__DIRECTIONS FOR THIS TASK__: Word for word, copy out the data below, omitting pictures.

__DATA SECTION__:
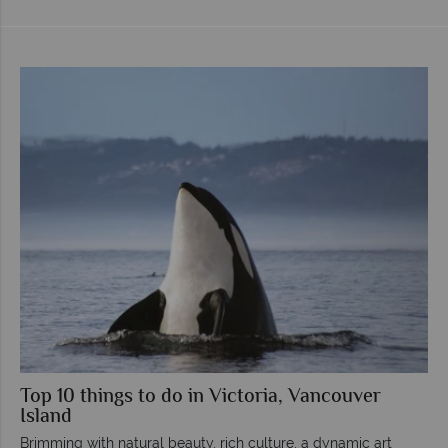
Top 10 things to do in Victoria, Vancouver
Island
Brimming with natural beauty, rich culture, a dynamic art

__TASK SOLUTION__:
Top 10 things to do in Victoria, Vancouver
Island
Brimming with natural beauty, rich culture, a dynamic art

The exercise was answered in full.